▶ [To do] Each line from the one with "Image resolution: width=720, height=1909." through the last line of the records must be output exactly, both ends included.

▶ [Working data]

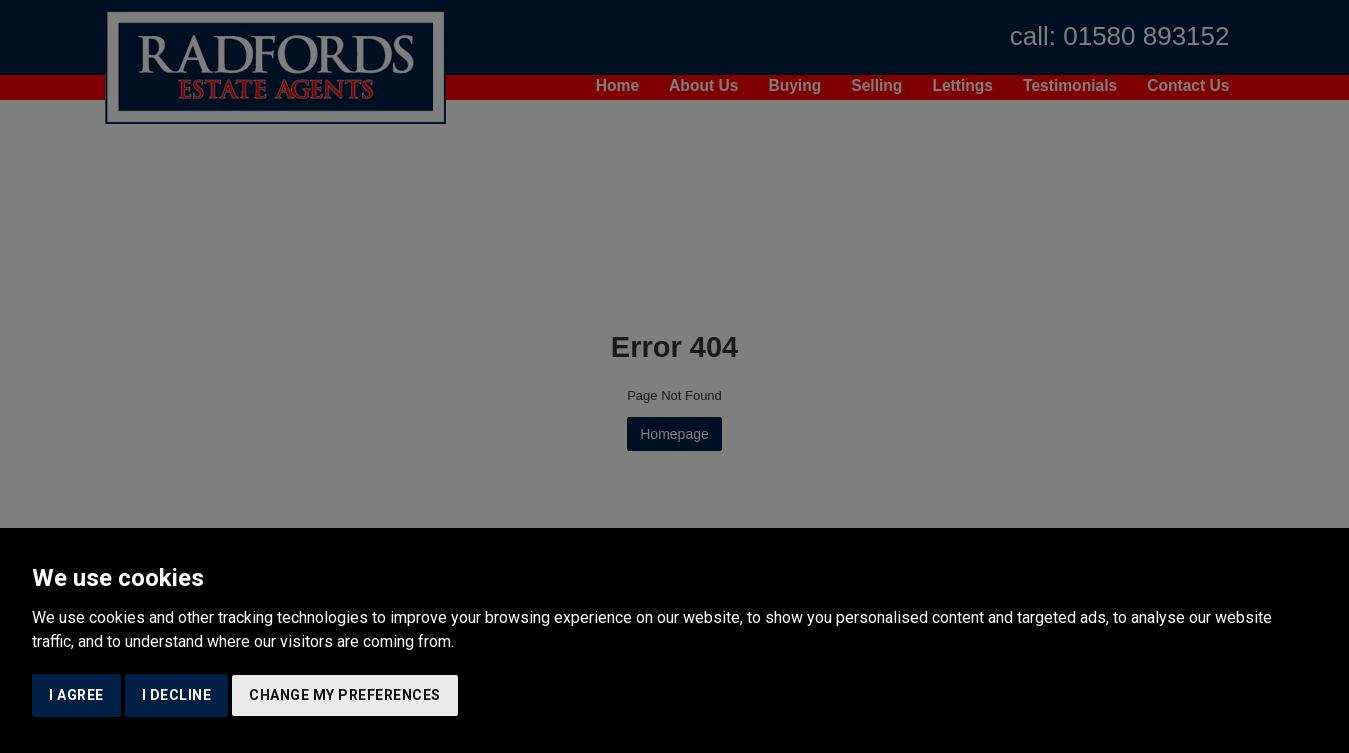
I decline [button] (177, 695)
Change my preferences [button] (345, 695)
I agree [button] (76, 695)
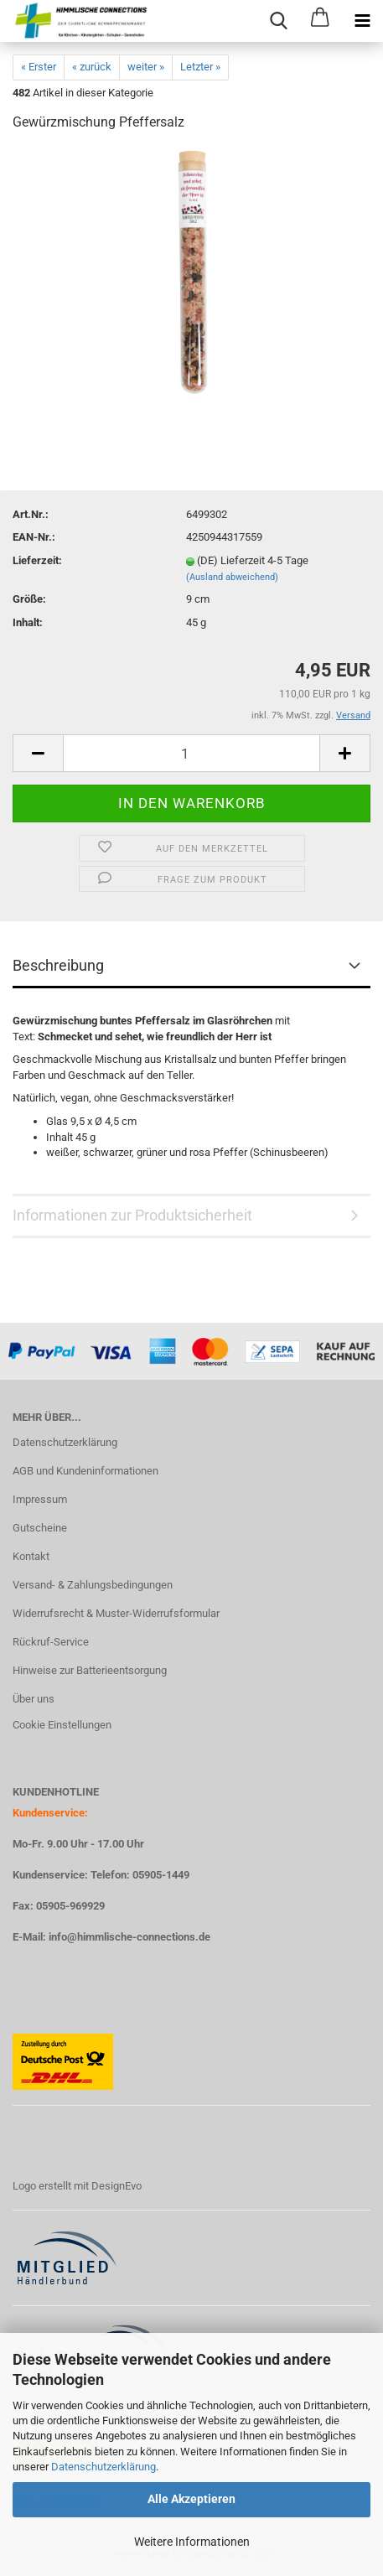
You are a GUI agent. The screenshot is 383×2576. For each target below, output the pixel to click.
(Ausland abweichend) (232, 577)
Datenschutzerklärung (103, 2466)
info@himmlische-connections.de (129, 1937)
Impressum (40, 1499)
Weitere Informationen (192, 2541)
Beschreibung (58, 965)
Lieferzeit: (37, 560)
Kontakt (31, 1556)
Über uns (33, 1698)
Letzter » (200, 66)
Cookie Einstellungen (62, 1724)
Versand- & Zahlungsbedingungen (93, 1584)
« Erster (38, 66)
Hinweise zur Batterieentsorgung (90, 1670)
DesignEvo (116, 2185)
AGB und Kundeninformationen (85, 1470)
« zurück (91, 66)
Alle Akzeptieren (191, 2499)
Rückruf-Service (51, 1641)
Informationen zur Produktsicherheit (132, 1215)
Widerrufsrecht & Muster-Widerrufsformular (116, 1613)
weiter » (145, 66)
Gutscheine (40, 1527)
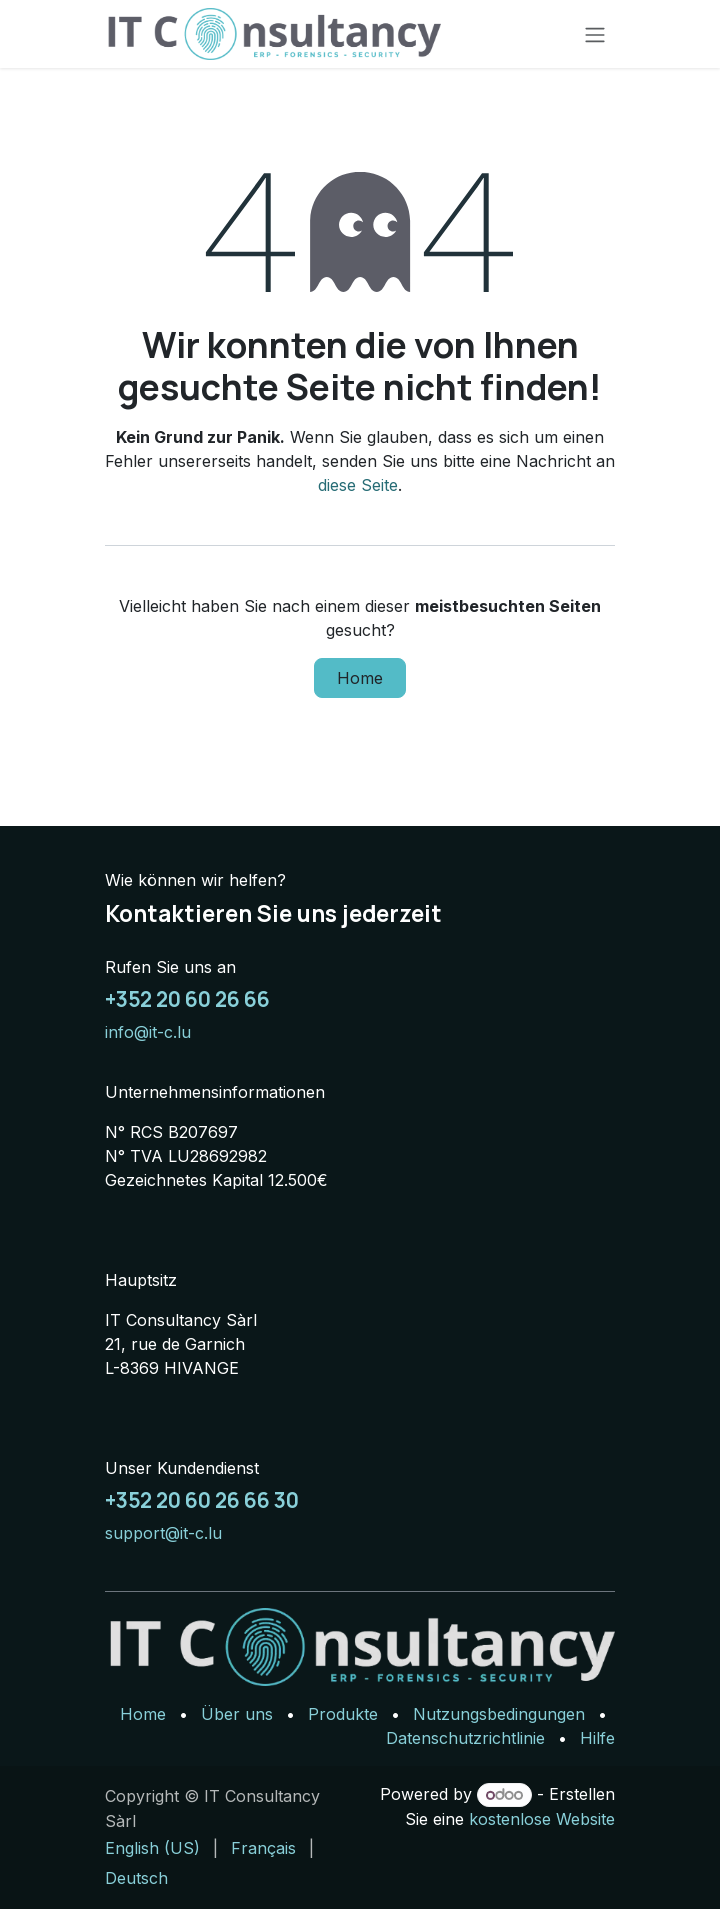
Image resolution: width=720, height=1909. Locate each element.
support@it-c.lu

▶ [Answer to this exercise]
Image resolution: width=720, height=1909. Locate each element.
support@it-c.lu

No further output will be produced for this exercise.